Dataset entries:
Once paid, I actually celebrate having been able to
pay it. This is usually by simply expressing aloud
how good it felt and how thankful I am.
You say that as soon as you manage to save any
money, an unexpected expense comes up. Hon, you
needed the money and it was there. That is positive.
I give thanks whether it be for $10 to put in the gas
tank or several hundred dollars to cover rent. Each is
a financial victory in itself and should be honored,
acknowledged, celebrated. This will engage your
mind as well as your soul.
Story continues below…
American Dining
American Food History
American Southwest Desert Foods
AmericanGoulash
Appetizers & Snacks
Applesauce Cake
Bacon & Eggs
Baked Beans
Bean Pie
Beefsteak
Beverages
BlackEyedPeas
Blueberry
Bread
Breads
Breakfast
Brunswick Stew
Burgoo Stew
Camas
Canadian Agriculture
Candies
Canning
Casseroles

---

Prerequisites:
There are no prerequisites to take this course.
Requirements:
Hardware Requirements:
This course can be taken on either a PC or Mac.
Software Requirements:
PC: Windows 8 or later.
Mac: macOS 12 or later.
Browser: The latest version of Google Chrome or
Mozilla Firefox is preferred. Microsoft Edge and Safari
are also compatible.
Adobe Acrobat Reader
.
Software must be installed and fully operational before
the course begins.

==

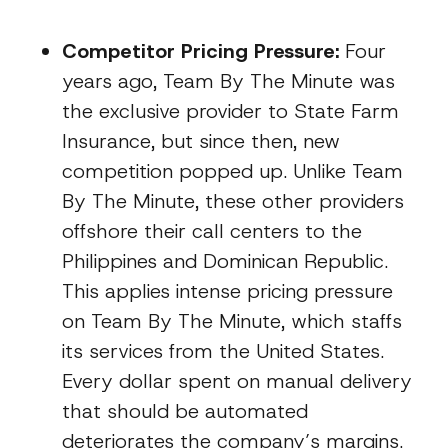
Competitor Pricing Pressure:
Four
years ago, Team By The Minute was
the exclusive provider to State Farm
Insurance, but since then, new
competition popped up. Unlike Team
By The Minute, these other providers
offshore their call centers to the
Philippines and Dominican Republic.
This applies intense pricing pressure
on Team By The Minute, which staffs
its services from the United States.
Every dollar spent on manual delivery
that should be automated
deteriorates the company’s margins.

WORK REQUIRED: Using the records above, set down exactly the lines from the one with "Insurance, but since then, new" through the one with "deteriorates the company’s margins.", inclusive, and nothing more.

EXPECTED OUTPUT:
Insurance, but since then, new
competition popped up. Unlike Team
By The Minute, these other providers
offshore their call centers to the
Philippines and Dominican Republic.
This applies intense pricing pressure
on Team By The Minute, which staffs
its services from the United States.
Every dollar spent on manual delivery
that should be automated
deteriorates the company’s margins.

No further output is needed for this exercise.